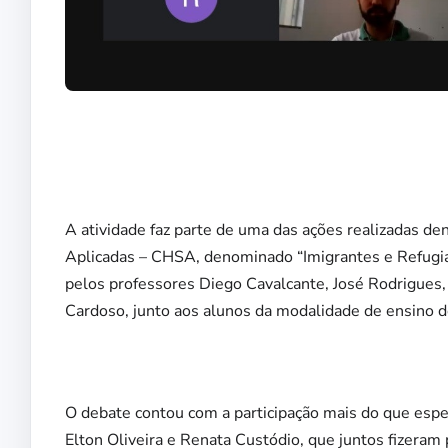
A atividade faz parte de uma das ações realizadas de
Aplicadas – CHSA, denominado “Imigrantes e Refugia
pelos professores Diego Cavalcante, José Rodrigues
Cardoso, junto aos alunos da modalidade de ensino 
O debate contou com a participação mais do que espe
Elton Oliveira e Renata Custódio, que juntos fizeram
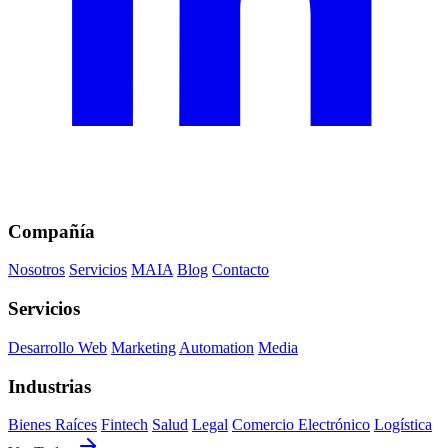
Compañía
Nosotros
Servicios
MAIA
Blog
Contacto
Servicios
Desarrollo Web
Marketing
Automation
Media
Industrias
Bienes Raíces
Fintech
Salud
Legal
Comercio Electrónico
Logística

_ _ _ _ _

The expected output is every entry above, retyped exactly, with the pictures removed.

A atividade faz parte de uma das ações realizadas de
Aplicadas – CHSA, denominado “Imigrantes e Refugia
pelos professores Diego Cavalcante, José Rodrigues
Cardoso, junto aos alunos da modalidade de ensino 
O debate contou com a participação mais do que espe
Elton Oliveira e Renata Custódio, que juntos fizeram
Compañía
Nosotros
Servicios
MAIA
Blog
Contacto
Servicios
Desarrollo Web
Marketing
Automation
Media
Industrias
Bienes Raíces
Fintech
Salud
Legal
Comercio Electrónico
Logística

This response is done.